Una nueva barbaridad de Israel, sí. Pero también un redimensionamiento del modus operandi palestino. Al fin y al cabo, escenificación de esa guerra asimétrica por antonomasia en el Medio Oriente, un entorno experimental del que grupos y células terroristas de todo el mundo han venido sacando sus propias conclusiones. También un campo de demostración de lo que es, sin lugar a dudas, terrorismo de Estado, tal cual lo practica Israel.

Pero la reciente incursión en Gaza, a raíz del secuestro de un soldado israelí, revela para mí un detalle nuevo en el conflicto: que Palestina ha sabido mimetizar un elemento del terrorismo de signo yihadista.
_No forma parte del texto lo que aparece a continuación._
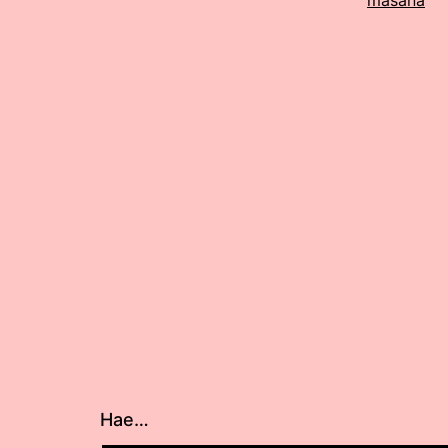
mäsänä
Hae…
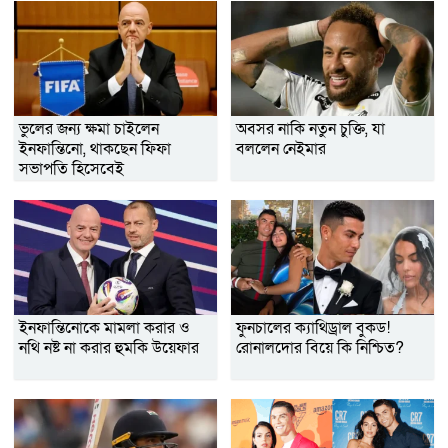
ভুলের জন্য ক্ষমা চাইলেন
অবসর নাকি নতুন চুক্তি, যা
ইনফান্তিনো, থাকছেন ফিফা
বললেন নেইমার
সভাপতি হিসেবেই
ইনফান্তিনোকে মামলা করার ও
ফুনচালের ক্যাথিড্রাল বুকড!
নথি নষ্ট না করার হুমকি উয়েফার
রোনালদোর বিয়ে কি নিশ্চিত?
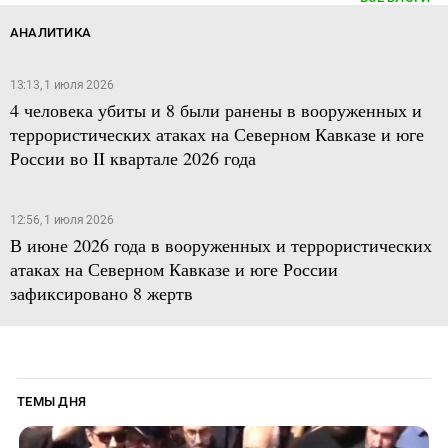
АНАЛИТИКА
13:13, 1 июля 2026
4 человека убиты и 8 были ранены в вооруженных и
террористических атаках на Северном Кавказе и юге
России во II квартале 2026 года
12:56, 1 июля 2026
В июне 2026 года в вооруженных и террористических
атаках на Северном Кавказе и юге России
зафиксировано 8 жертв
ТЕМЫ ДНЯ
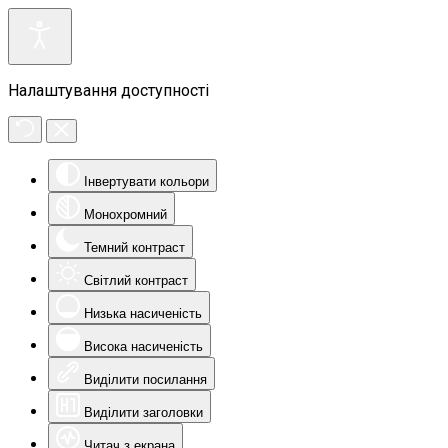
Налаштування доступності
Інвертувати кольори
Монохромний
Темний контраст
Світлий контраст
Низька насиченість
Висока насиченість
Виділити посилання
Виділити заголовки
Читач з екрана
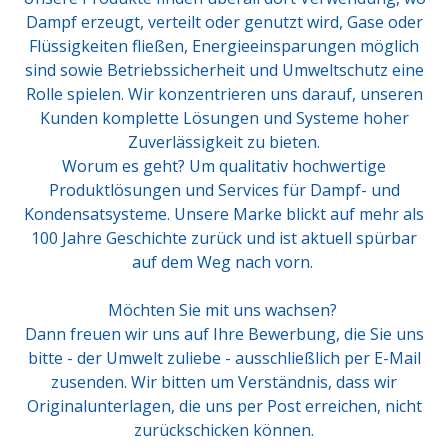
Dampf erzeugt, verteilt oder genutzt wird, Gase oder
Flüssigkeiten fließen, Energieeinsparungen möglich
sind sowie Betriebssicherheit und Umweltschutz eine
Rolle spielen. Wir konzentrieren uns darauf, unseren
Kunden komplette Lösungen und Systeme hoher
Zuverlässigkeit zu bieten.
Worum es geht? Um qualitativ hochwertige
Produktlösungen und Services für Dampf- und
Kondensatsysteme. Unsere Marke blickt auf mehr als
100 Jahre Geschichte zurück und ist aktuell spürbar
auf dem Weg nach vorn.
Möchten Sie mit uns wachsen?
Dann freuen wir uns auf Ihre Bewerbung, die Sie uns
bitte - der Umwelt zuliebe - ausschließlich per E-Mail
zusenden. Wir bitten um Verständnis, dass wir
Originalunterlagen, die uns per Post erreichen, nicht
zurückschicken können.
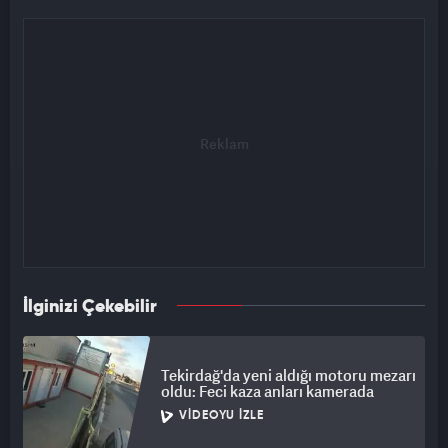
İlginizi Çekebilir
Tekirdağ'da yeni aldığı motoru mezarı
oldu: Feci kaza anları kamerada
VIDEOYU İZLE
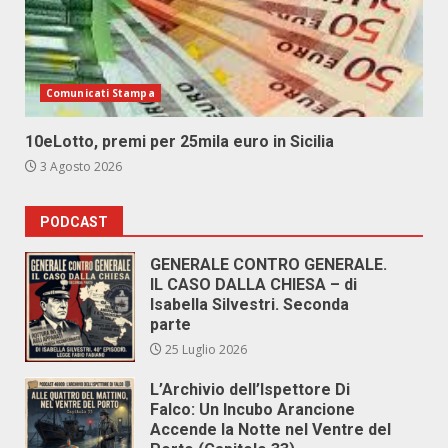
Comunicati Stampa
10eLotto, premi per 25mila euro in Sicilia
3 Agosto 2026
PODCAST
GENERALE CONTRO GENERALE.
IL CASO DALLA CHIESA – di
Isabella Silvestri. Seconda
parte
25 Luglio 2026
L’Archivio dell’Ispettore Di
Falco: Un Incubo Arancione
Accende la Notte nel Ventre del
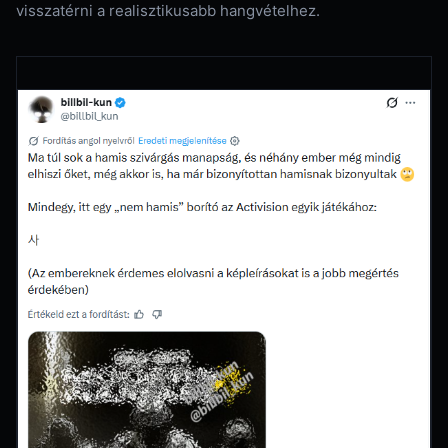
visszatérni a realisztikusabb hangvételhez.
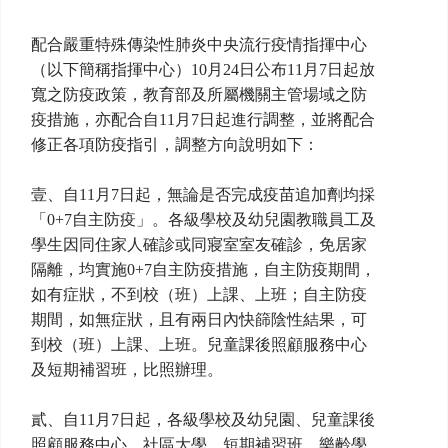
配合嚴重特殊傳染性肺炎中央流行疫情指揮中心
（以下簡稱指揮中心）10月24日公布11月7日起放
寬之防疫政策，教育部及所屬機關主管場域之防
疫措施，亦配合自11月7日起進行調整，並將配合
修正各項防疫指引，調整方向說明如下：
壹、自11月7日起，無論是否完成疫苗追加劑均採
「0+7自主防疫」。各級學校及幼兒園教職員工及
學生因同住家人確診或同寢室室友確診，免居家
隔離，均實施0+7自主防疫措施，自主防疫期間，
如有症狀，不到校（班）上課、上班；自主防疫
期間，如無症狀，且有兩日內快篩陰性結果，可
到校（班）上課、上班。兒童課後照顧服務中心
及短期補習班，比照辦理。
貳、自11月7日起，各級學校及幼兒園、兒童課後
照顧服務中心、社區大學、短期補習班、樂齡學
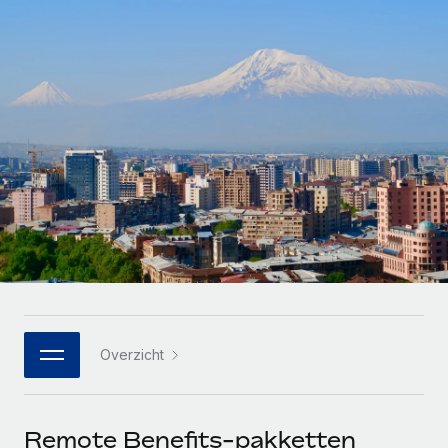
Zzp'ers internationaal onboarden en beheren
Betalingscalculator voor zzp'ers
Inloggen
Nederlands
Ontdek valuta-opties en betaalsnelheden voor
PEO
GROEIFASE
internationale zzp'ers
Ingewikkelde HR-taken eenvoudig uitbesteden
Français
Start-ups
Flexibele global HR en payroll solutions voor groeiende
LEREN MET REMOTE
Deutsch
bedrijven
INFRASTRUCTUUR
Onderzoek en gidsen
Remote Embedded
Mid-market
Español
HR naadloos in workflows integreren
Casestudy's
Teams uitbreiden met HR solutions op maat
Italiano
Platform
HR-woordenlijst
Enterprise
Ingebouwde essentiële HR-functies voor je team
Global HR voor grote bedrijven
Português (Portugal)
Checklists en templates
Verbinden
Nieuw
Bibliotheek met functiebeschrijvingen
日本語
AI-tools koppelen aan Remote met onze MCP
WERK MET ONS SAMEN
Overzicht
Strategische technologiepartners
Webinars
Integraties
한국어
Integreer global HR flexibel in je platform
Processen stroomlijnen met essentiële zakelijke tools
Evenementen
中文（简体）
Een partner worden
Remote Benefits-pakketten
Newsroom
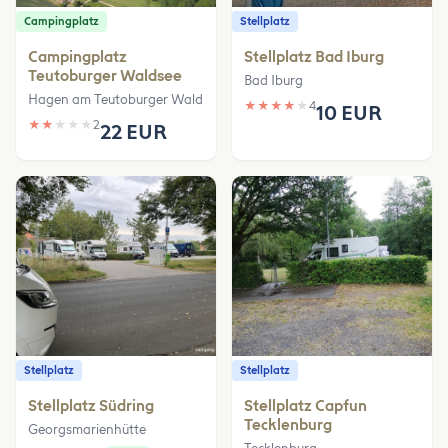
Campingplatz
Stellplatz
Campingplatz
Stellplatz Bad Iburg
Teutoburger Waldsee
Bad Iburg
Hagen am Teutoburger Wald
★
★
★
★
★
4
10 EUR
★
★
★
★
★
2
22 EUR
Stellplatz
Stellplatz
Stellplatz Südring
Stellplatz Capfun
Tecklenburg
Georgsmarienhütte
Se trata de la incapacidad del Gobierno, y tampoco del Estado, para controlar la guerrilla.

Es decir, que ni el Gobierno ni la Presidencia del Estado (en este caso la ANP), centrados como han estado en el consenso del llamado Documento de los Prisioneros, conocían la operación que ha desembocado en el secuestro del soldado judío.

La reacción israelí, cerrada por sistema a cualquier tipo de negociación, es desmesurada, pero el hecho revela que los palestinos están asumiendo tácticas, métodos y estrategias muy propìos de la insurgencia irakí, mal confrontados por Israel. Como casi siempre.
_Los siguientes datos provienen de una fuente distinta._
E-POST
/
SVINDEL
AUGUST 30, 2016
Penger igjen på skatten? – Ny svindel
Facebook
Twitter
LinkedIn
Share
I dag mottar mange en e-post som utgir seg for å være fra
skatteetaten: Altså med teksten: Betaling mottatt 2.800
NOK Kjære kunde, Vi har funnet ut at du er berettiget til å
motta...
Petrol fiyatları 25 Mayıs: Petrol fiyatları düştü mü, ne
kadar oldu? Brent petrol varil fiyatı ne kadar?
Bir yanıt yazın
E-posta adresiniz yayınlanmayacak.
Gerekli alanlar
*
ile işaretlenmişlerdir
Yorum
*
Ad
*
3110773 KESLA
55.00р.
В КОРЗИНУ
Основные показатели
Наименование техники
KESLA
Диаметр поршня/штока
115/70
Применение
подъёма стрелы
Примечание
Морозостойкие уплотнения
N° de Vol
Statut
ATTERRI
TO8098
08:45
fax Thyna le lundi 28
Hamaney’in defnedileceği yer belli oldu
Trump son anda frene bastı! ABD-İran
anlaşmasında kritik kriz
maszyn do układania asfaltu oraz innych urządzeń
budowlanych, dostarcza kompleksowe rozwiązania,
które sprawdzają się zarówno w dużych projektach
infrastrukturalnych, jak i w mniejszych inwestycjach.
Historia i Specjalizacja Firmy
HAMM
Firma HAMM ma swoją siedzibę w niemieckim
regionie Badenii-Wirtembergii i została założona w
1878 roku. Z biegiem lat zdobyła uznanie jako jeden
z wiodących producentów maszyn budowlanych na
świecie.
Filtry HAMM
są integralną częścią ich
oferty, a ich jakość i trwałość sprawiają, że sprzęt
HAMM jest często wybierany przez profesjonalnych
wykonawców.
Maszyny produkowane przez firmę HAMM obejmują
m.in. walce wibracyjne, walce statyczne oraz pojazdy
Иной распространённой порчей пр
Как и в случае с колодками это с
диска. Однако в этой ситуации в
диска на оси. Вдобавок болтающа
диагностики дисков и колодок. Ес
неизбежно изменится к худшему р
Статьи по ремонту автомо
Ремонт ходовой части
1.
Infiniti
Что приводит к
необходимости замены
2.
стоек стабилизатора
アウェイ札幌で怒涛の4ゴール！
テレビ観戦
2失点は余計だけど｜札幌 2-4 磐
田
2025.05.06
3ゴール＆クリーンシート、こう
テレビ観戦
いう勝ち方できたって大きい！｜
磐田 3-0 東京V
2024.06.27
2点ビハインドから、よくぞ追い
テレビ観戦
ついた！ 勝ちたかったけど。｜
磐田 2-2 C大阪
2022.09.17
Del suceso -asesinato de soldados en un puesto de control y captura de un miembro como medida de fuerza y exigencia-, totalmente al margen de las instrucciones de Fatah y de Hamás, apoltronados en comfortables sillones para la negociación- cabe concluir la formación de una guerrilla, en principio semidesconocida, incontable, impredecible y no leal a la administración – dispuesta a actuar cuando lo crea necesario y con los medios oportunos contra el enemigo (en este caso, un estado catalogado de invasor-Israel-, pero también la propia autoridad palestina) y cuya irregular composición, fundamentada en ciertas lealtades y objetivos compartidos, le otorga una gran operatividad y eficacia.
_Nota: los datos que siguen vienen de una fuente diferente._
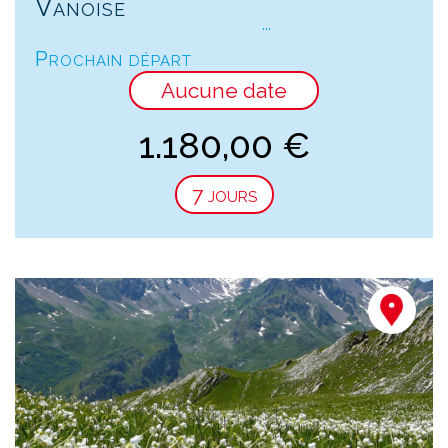
Vanoise
...
Prochain départ
Aucune date
1.180,00
€
7 jours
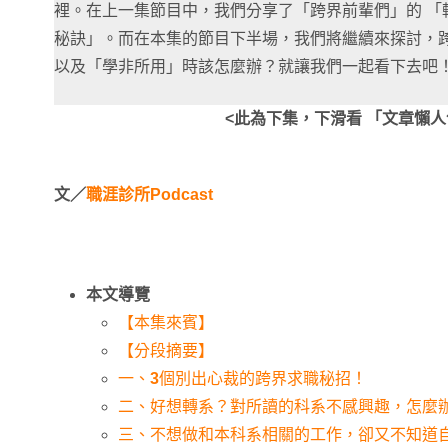
裡。在上一集節目中，我們分享了「跨界前輩們」的 「
秘訣」。而在本集的節目下半場，我們將繼續來探討，
以及「學非所用」時該怎麼辦？就讓我們一起看下去吧
<此為下集，下滑看 「文章懶人
文／
職涯診所Podcast
本文導覽
【本集來賓】
【分段摘要】
一、
3
個別出心裁的跨界求職秘招！
二、好想轉系？對所讀的科系不感興趣，怎麼
三、不想做和本科系相關的工作，卻又不知道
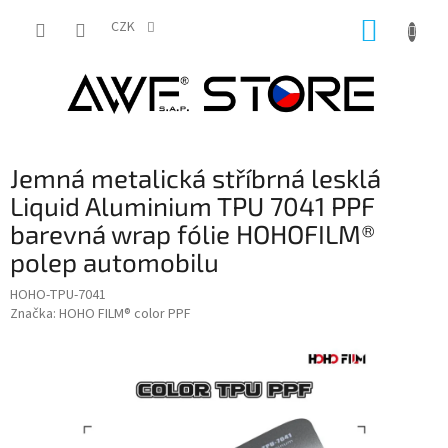
Přejít
NÁKUP
na
CZK
obsah
KOŠÍK
Jemná metalická stříbrná lesklá
Liquid Aluminium TPU 7041 PPF
barevná wrap fólie HOHOFILM®
polep automobilu
HOHO-TPU-7041
Značka:
HOHO FILM® color PPF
El caso suena muy afgano y propio de esos agricultores dispuestos a empuñar las armas a la más mínima señal o aun sin ni siquiera esperar a que esta se produzca.

Si esta tendencia se reproduce en los territorios palestinos, con una guerrilla combativa construida al margen del poder, el conflicto puede agudizase dada la torpe reacción israelita y, por supuesto, externalizarse dadas las conexiones de estas tribus con grupos insurgentes de otros países.